Our art and design curriculum is designed to engage, inspire and challenge pupils, equipping them with the knowledge and skills to experiment, invent and create their own works of art, craft and design. As pupils progress, they should be able to think critically and develop a more rigorous understanding of art and design.
Our curriculum is designed to ensure that all pupils
- produce creative work, exploring their ideas and recording their experiences
- become proficient in drawing, painting, sculpture and other art, craft and design techniques
- evaluate and analyse creative works using the language of art, craft and design
- know about great artists, craft makers and designers, and understand the historical and cultural development of their art forms
We aim to make sure the subject matter is broad and includes culturally and ethnically diverse artists. This is because our children need to understand that art is made by all sorts of people, in a variety of ways, and should feel represented by the art and artists they are exposed to. They should also know how art and design both reflect and shape our history, and contribute to the culture, creativity and wealth of our nation.
Practising Like An Artist To Become a Master
“Each time you practise anything – sing a tune, swing a club, read this sentence – a different, highly specific circuit lights up in your mind. The simplest skill – say a tennis backhand – involves a circuit made of hundreds and thousands of fibres and synapses.” Daniel Coyle – the Talent Code
At Kexborough Primary School we do not want our Art and Design curriculum to focus solely upon the finished product. This is because for many learners this can be highly intimidating and they will begin to impose barriers to prevent their own success such as “I can’t draw” and “I’m not artistic”. We intend that, through Art and Design lessons, children will understand that ‘art’ is a process that can be learned if broken down into smaller, simple steps.
The learning sequence for Art and Design is designed to steer pupils away from “the talent myth” and we encourage learners to ‘steal’ ideas from each other and other artists, to develop skills over time and grow resilience to gain satisfaction from a ‘job well done’ as opposed to the immediate (but short lived) gratification of a one off piece.
The learning sequence for Art and Design will encapsulate the following aspects, regardless of the year group, planned outcome or stimulus.
- The environment creates interest, stimulates enquiry, models intended learning and provides a context for pupils to connect skills to meaning.
- Skills are broken into smaller chunks for pupils to ‘master’. Learning tasks include multiple opportunities for repeated practise.
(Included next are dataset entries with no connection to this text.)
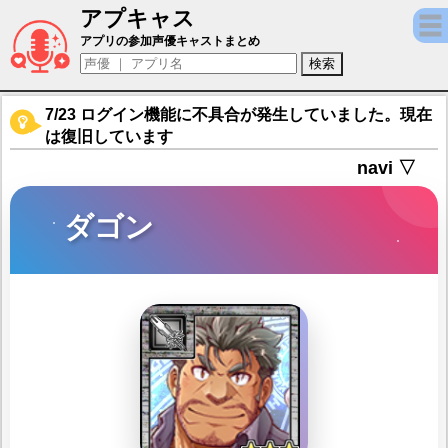
アプキャス
ダゴン（声優：森川智之)【東京放課後サモ
アプリの参加声優キャストまとめ
7/23 ログイン機能に不具合が発生していました。現在
は復旧しています
navi ▽
ダゴン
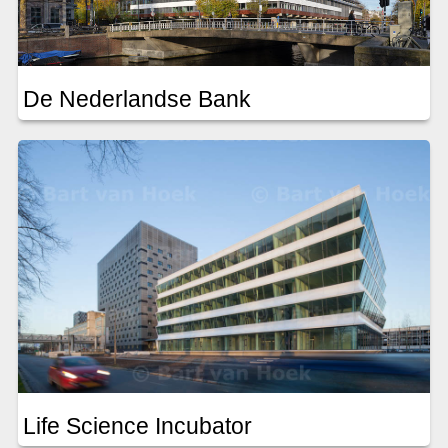
De Nederlandse Bank
Life Science Incubator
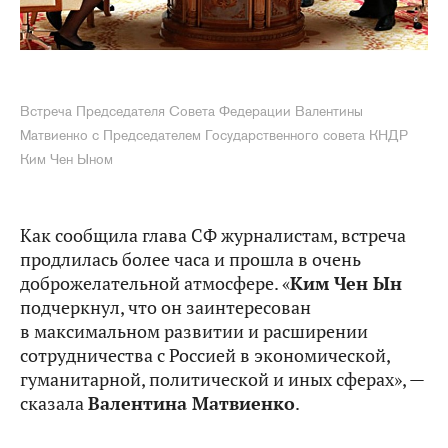
Встреча Председателя Совета Федерации Валентины
Матвиенко с Председателем Государственного совета КНДР
Ким Чен Ыном
Как сообщила глава СФ журналистам, встреча
продлилась более часа и прошла в очень
доброжелательной атмосфере. «
Ким Чен Ын
подчеркнул, что он заинтересован
в максимальном развитии и расширении
сотрудничества с Россией в экономической,
гуманитарной, политической и иных сферах», —
сказала
Валентина Матвиенко
.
- New skills connect with prior learning and are built progressively but only when earlier learning content has been mastered. Learning skills continue to combine cognitive with affective domain so that enduring memories are developed. Learning becomes purposeful and memorable.
- Social learning through collaboration enhances learning capital and creates collective pride in learning achievements.
- Opportunities to critique each others’ learning and celebrate excellence enables deeper reflection. This creates ‘open to learning’ culture as we embrace ‘useful learning mistakes’
- The final published learning outcomes celebrate the journey of learning, confirming that all learning is purposeful, meaningful and valued.